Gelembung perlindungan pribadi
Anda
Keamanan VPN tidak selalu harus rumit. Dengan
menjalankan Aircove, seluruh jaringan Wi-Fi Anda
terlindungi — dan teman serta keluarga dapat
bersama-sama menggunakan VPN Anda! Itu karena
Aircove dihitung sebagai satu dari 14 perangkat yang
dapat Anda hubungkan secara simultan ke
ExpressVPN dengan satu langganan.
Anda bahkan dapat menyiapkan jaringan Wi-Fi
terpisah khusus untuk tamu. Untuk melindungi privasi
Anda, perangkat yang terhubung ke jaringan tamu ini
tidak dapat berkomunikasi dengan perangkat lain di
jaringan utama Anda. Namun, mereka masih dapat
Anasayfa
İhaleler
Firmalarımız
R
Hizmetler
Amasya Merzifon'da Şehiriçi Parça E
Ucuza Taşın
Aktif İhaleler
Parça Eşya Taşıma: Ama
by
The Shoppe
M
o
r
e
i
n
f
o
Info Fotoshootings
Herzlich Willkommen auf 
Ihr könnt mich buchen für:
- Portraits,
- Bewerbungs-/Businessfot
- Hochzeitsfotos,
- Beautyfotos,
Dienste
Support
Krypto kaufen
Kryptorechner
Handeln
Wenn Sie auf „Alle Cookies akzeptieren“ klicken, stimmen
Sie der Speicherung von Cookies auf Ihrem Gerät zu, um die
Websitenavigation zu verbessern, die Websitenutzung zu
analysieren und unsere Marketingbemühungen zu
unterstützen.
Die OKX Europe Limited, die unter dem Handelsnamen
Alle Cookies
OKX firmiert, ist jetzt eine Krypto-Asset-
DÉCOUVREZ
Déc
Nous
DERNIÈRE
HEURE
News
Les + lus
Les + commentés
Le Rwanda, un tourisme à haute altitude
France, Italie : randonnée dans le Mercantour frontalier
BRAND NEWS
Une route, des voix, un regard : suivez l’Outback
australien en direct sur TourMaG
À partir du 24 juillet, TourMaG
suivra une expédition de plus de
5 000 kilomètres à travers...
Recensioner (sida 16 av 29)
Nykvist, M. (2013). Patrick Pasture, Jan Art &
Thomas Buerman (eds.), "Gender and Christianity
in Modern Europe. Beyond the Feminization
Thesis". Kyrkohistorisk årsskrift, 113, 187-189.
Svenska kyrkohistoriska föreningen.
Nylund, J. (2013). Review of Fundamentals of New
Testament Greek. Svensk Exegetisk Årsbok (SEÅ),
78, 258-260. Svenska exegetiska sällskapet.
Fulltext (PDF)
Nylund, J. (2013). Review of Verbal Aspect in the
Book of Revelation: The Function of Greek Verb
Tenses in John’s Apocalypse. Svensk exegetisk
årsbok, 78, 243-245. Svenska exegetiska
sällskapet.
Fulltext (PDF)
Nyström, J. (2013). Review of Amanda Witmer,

● What is needed
Only lines with the word "Cookies" are needed. Copy them from the preceding records.

● Exercise answer
Wenn Sie auf „Alle Cookies akzeptieren“ klicken, stimmen
Sie der Speicherung von Cookies auf Ihrem Gerät zu, um die
Alle Cookies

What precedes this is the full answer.